» Dataset content:

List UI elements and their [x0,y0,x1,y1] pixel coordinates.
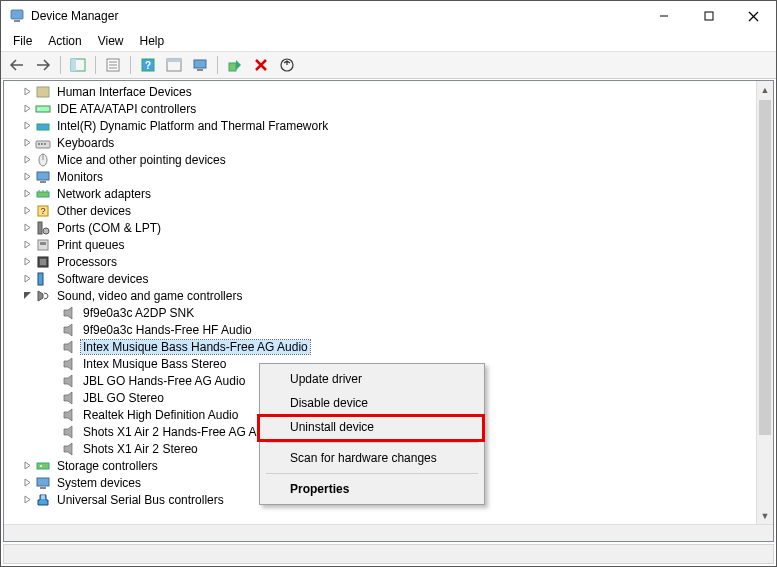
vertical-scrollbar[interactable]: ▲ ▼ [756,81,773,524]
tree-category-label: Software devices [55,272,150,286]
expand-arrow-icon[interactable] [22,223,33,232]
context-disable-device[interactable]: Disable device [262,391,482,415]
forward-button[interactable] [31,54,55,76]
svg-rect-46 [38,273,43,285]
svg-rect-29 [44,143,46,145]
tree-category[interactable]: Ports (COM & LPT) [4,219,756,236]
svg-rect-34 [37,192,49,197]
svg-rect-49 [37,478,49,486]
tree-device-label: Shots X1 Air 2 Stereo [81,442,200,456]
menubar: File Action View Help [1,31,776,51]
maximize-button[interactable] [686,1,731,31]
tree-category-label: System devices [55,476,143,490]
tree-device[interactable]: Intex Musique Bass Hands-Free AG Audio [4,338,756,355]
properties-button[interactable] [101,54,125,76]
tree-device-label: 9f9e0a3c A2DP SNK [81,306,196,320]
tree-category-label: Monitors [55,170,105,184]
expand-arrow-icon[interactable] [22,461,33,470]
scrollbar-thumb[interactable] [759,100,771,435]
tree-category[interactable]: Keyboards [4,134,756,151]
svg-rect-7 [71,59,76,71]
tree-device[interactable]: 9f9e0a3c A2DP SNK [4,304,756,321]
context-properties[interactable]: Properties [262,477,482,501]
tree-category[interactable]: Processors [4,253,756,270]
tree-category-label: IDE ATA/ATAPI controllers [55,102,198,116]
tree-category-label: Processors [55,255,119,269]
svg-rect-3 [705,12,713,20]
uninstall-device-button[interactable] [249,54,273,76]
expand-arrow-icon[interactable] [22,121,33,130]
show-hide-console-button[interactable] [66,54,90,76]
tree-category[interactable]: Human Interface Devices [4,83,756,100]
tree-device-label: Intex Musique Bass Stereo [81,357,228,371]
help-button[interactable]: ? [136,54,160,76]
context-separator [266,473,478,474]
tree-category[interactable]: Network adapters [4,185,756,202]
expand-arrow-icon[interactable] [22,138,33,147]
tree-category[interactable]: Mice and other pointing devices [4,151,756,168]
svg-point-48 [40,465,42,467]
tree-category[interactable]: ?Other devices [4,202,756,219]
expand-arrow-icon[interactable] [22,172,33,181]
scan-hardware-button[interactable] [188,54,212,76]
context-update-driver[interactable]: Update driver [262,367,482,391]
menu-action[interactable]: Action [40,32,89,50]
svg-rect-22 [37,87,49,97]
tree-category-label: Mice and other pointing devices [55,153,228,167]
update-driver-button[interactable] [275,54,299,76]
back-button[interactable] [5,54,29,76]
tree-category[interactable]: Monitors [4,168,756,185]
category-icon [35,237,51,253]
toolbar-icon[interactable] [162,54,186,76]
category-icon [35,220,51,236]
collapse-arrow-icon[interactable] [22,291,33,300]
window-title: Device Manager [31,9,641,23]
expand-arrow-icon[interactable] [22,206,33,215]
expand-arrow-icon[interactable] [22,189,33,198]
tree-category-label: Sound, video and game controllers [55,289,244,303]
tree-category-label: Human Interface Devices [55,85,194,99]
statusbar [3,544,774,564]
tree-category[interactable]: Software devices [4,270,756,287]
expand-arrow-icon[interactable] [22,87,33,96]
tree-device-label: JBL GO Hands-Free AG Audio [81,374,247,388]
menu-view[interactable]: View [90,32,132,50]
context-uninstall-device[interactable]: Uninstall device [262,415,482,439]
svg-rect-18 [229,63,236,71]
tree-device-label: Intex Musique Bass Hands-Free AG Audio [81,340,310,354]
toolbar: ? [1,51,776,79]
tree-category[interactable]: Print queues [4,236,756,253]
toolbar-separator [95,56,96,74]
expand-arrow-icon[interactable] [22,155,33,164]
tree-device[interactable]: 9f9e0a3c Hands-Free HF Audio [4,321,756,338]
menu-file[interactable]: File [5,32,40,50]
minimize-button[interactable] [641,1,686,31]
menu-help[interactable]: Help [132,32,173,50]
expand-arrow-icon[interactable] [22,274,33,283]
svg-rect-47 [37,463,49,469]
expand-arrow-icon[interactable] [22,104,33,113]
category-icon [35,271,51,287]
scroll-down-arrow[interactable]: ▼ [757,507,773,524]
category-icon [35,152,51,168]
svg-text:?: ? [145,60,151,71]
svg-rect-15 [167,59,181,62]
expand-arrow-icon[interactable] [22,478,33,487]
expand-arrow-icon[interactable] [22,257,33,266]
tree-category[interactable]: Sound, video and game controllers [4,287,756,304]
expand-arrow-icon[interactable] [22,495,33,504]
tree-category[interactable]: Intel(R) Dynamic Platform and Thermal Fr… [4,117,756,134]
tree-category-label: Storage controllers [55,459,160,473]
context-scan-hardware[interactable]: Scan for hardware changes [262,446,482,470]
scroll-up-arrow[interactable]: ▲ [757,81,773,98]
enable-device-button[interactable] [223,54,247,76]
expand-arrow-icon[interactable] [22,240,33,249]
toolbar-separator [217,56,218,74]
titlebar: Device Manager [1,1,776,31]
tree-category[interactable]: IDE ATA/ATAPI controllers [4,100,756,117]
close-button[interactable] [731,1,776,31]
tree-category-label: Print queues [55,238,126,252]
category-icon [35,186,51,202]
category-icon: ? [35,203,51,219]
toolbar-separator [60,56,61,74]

» Activity: From the entries, report every line in which the string "Mice" occurs.

» Result for this task:
tree-category[interactable]: Mice and other pointing devices [4,151,756,168]
tree-category-label: Mice and other pointing devices [55,153,228,167]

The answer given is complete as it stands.